** What is expected **
Everything from the line containing "екстреного використання в" through the line containing "de navegación Volvo Penta Glass Cockpit y el" should be repeated exactly, and nothing else from the data.

** Listed records **
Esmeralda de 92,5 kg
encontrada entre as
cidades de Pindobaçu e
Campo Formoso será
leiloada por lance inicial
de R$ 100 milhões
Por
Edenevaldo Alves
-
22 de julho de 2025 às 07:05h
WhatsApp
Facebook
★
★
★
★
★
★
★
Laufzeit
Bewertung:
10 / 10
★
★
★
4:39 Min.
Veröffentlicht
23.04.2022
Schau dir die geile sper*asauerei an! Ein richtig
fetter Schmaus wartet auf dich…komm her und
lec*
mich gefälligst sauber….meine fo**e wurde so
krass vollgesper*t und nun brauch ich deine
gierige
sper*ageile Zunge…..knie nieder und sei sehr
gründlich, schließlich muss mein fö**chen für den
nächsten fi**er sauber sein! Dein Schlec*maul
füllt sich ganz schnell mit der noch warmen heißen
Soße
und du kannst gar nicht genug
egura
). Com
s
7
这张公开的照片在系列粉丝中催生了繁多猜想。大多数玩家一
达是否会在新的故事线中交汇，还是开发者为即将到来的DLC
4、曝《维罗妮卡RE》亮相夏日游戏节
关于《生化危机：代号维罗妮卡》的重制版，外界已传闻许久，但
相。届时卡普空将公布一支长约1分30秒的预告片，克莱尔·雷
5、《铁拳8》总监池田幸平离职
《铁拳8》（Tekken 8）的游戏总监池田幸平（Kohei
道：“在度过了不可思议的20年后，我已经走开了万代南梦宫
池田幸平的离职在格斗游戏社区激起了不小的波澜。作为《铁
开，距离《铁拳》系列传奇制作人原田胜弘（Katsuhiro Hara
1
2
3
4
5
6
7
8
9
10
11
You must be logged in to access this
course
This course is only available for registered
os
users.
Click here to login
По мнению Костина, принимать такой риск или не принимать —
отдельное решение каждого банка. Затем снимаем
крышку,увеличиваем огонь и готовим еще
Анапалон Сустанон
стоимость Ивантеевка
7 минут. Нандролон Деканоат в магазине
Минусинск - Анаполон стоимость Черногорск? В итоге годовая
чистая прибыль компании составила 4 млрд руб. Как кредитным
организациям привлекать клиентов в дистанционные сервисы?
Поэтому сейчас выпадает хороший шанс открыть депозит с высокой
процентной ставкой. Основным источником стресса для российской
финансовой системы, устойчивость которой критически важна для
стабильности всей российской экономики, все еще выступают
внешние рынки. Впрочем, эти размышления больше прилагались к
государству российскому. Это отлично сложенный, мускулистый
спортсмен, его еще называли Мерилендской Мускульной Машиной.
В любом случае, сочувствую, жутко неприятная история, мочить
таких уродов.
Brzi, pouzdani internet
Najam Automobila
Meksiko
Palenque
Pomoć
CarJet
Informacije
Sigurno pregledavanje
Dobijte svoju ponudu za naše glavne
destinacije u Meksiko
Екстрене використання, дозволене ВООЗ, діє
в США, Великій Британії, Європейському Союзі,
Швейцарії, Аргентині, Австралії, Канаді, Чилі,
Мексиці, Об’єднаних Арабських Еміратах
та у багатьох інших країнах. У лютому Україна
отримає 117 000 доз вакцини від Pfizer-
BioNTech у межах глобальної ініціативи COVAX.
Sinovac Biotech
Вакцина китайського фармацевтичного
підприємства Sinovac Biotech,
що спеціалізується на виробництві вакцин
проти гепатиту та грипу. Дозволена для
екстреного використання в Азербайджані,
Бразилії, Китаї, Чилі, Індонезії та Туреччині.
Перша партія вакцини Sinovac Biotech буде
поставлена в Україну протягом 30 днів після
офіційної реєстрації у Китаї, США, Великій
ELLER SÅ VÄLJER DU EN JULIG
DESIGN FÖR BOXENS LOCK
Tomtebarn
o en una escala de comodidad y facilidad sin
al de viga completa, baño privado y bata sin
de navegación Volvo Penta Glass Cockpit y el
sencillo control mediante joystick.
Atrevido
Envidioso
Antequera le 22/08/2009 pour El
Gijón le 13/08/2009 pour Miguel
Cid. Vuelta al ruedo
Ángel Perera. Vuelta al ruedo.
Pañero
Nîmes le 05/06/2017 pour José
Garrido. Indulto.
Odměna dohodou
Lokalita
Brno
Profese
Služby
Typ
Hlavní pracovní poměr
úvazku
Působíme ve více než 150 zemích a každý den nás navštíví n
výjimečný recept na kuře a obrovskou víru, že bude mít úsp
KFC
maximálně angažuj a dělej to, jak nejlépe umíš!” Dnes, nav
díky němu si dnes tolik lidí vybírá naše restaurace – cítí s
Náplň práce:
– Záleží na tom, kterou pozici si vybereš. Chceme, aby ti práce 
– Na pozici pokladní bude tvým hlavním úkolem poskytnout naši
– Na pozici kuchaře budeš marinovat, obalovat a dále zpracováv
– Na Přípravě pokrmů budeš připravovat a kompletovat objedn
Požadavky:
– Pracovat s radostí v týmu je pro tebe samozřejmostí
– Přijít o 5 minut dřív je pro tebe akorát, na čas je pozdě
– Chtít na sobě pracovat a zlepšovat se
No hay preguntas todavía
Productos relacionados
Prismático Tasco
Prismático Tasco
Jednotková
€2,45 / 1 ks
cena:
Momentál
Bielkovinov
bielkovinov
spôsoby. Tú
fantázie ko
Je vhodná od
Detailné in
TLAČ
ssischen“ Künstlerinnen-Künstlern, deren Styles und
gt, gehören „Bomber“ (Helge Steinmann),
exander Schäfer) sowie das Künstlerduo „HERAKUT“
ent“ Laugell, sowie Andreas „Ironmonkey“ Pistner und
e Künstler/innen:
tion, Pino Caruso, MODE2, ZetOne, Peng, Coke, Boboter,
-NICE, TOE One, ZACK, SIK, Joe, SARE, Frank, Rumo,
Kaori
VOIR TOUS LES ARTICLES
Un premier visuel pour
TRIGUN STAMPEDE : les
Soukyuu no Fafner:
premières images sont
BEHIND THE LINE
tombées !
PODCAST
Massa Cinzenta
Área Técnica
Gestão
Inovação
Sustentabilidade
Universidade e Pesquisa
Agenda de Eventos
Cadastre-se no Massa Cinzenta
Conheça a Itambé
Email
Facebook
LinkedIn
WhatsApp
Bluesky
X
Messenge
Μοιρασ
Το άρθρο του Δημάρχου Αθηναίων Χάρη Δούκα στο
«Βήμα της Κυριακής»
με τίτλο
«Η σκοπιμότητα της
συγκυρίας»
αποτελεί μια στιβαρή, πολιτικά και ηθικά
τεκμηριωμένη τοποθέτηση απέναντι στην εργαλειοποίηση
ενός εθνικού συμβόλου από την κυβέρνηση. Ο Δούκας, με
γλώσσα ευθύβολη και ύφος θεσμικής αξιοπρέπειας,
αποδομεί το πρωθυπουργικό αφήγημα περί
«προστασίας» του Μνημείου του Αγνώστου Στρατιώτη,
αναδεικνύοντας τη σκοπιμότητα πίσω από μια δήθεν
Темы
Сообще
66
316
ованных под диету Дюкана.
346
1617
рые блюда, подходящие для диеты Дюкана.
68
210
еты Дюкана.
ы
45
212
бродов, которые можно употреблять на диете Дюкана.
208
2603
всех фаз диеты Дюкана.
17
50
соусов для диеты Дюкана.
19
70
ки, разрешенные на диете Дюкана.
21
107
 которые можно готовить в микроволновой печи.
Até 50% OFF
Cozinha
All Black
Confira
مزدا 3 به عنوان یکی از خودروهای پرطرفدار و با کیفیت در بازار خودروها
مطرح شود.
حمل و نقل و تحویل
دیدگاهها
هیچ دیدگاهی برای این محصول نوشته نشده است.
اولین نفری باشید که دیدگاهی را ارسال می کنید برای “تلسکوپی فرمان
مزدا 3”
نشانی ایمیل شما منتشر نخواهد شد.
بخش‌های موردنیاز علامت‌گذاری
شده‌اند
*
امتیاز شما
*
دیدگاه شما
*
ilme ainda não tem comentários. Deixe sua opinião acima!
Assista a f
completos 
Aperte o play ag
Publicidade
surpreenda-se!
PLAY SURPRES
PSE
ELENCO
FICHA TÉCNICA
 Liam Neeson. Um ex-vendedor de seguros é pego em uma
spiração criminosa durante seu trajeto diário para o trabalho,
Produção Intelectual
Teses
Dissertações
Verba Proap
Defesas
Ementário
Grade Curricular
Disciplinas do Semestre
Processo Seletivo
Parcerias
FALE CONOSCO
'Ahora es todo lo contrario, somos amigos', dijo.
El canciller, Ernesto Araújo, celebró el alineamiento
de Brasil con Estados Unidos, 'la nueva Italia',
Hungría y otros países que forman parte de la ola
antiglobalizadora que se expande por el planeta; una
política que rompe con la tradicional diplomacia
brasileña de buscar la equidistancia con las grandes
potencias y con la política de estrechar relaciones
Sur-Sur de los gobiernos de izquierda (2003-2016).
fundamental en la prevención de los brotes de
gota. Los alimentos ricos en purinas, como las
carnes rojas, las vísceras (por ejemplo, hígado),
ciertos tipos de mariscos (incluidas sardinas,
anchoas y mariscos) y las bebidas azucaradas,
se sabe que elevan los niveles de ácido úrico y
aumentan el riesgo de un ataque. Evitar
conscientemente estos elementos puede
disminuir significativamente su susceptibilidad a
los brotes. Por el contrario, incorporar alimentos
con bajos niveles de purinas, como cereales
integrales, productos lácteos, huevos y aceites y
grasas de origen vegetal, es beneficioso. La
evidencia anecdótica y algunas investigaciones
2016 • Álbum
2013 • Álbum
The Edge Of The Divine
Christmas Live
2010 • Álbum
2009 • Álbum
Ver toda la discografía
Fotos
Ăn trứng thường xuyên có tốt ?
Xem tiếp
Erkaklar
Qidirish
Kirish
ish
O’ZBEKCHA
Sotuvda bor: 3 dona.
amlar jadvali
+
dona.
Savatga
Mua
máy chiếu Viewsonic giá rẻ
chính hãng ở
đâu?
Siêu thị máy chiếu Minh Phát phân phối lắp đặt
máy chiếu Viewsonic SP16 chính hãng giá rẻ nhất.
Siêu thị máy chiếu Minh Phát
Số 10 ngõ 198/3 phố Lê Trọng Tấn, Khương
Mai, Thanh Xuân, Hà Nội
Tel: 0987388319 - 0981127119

** Answer area **
екстреного використання в Азербайджані,
Бразилії, Китаї, Чилі, Індонезії та Туреччині.
Перша партія вакцини Sinovac Biotech буде
поставлена в Україну протягом 30 днів після
офіційної реєстрації у Китаї, США, Великій
ELLER SÅ VÄLJER DU EN JULIG
DESIGN FÖR BOXENS LOCK
Tomtebarn
o en una escala de comodidad y facilidad sin
al de viga completa, baño privado y bata sin
de navegación Volvo Penta Glass Cockpit y el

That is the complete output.